Calibre Content Server HTTP Response Header Injection Vulnerability

A HTTP response header injection vulnerability has been identified in the Calibre Content Server, affecting versions prior to 9.4.0. This vulnerability allows authenticated users to inject arbitrary HTTP headers into server responses. The issue arises from the 'content_disposition' query parameter in the '/get/' and '/data-files/get/' endpoints, which is not properly sanitized before being included in the 'Content-Disposition' HTTP response header.
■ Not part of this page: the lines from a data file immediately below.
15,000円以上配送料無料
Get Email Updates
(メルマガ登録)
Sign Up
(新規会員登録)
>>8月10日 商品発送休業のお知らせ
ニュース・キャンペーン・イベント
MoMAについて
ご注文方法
The vulnerability can be exploited by any authenticated user and has the potential to impact all users with authentication enabled.

Impact

Exploitation of this vulnerability allows for HTTP response header injection, which can lead to response splitting. This could enable cross-site scripting (XSS) by injecting a 'Content-Type: text/html' header with malicious HTML, executing JavaScript in the context of the victim's browser. Additionally, it could facilitate session fixation by injecting 'Set-Cookie' headers to control session cookies in the victim's browser. If the Calibre server is behind a caching reverse proxy, injected headers could poison cached responses, affecting other users.

Reproduction

To reproduce this vulnerability, first start the Calibre Content Server with authentication enabled. After authenticating, send a GET request to the '/get/' endpoint, including a crafted 'content_disposition' query parameter that injects additional headers such as 'X-Injected' and 'Set-Cookie'. The response will reflect the injected headers, demonstrating the successful exploitation of the vulnerability.

Remediation

Users can upgrade to Calibre version 9.4.0 or later, where this vulnerability has been fixed.